Four years ago, 'Book Club' was created for participants ages 9–16 to enhance their reading skills and promote a love of reading. This year, students read “The Game of their Lives” by Peter Gwozski about the 1980-81 Edmonton Oilers.

==Benefit On The Green==
For over 20 years, Ice Hockey in Harlem has hosted their annual Benefit on the Green Golf Tournament. This annual BOTG golf, and now, tennis outing brings together past and present NHL stars along with corporate and private sponsors for a day that includes 18 rounds of golf, a tennis tournament, a cocktail reception, awards dinner, and live sports auction. Over the years, they have had such NHL players as Mark Messier, Mike Richter, Brad Richards, Brian Leetch, Willie O’Ree, Rod Gilbert, Martin St. Louis, Stephane Matteau, Jeff Beukeboom, and Manny Malhotra, among others. Through the BOTG, Ice Hockey in Harlem has raised funding for programs to help ensure every student has a meaningful experience on and off the ice. Celebrating its 25th anniversary, Ice Hockey in Harlem will be hosting this year's BOTG at the Quaker Ridge Golf Club in Scarsdale, NY.

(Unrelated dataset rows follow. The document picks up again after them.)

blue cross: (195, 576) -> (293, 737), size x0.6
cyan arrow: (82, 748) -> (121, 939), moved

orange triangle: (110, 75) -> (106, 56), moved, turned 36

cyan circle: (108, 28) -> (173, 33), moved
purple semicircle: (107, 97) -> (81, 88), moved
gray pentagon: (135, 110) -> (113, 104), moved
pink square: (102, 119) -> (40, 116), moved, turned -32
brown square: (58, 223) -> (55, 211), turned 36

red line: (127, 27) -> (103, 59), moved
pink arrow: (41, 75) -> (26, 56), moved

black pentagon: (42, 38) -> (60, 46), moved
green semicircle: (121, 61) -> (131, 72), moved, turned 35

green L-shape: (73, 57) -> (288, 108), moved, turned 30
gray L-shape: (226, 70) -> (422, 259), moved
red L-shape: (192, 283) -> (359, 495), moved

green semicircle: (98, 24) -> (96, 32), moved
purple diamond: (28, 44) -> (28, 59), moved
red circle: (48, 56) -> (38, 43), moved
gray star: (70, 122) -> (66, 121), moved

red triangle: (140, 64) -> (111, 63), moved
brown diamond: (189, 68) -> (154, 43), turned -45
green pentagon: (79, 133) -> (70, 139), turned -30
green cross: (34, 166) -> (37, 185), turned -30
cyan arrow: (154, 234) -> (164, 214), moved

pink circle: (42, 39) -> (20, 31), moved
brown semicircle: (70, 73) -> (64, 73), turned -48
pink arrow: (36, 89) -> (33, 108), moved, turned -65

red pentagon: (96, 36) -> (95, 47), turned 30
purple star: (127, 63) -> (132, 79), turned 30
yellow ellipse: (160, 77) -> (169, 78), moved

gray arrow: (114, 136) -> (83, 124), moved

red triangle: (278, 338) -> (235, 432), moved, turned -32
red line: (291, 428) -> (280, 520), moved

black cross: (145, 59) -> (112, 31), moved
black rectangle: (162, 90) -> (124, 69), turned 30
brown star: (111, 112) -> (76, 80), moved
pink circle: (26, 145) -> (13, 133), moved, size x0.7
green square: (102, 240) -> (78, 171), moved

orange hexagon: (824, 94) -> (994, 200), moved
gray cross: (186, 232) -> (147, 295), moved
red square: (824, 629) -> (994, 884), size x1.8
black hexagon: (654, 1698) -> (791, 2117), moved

===Winter Sports Celebration===
Each year, Ice Hockey in Harlem and the New York Rangers team up to co-host the Winter Sports Auction. IHIH's Winter Sports Auction brings together kids from the program, friends, and members of the New York Rangers and Rangers alumni for an evening of fun and auction shopping in support of the kids. The event normally consists of a live sport memorabilia auction, silent auction, and raffle while allowing fans to mingle and collect autographs from current and former New York Rangers.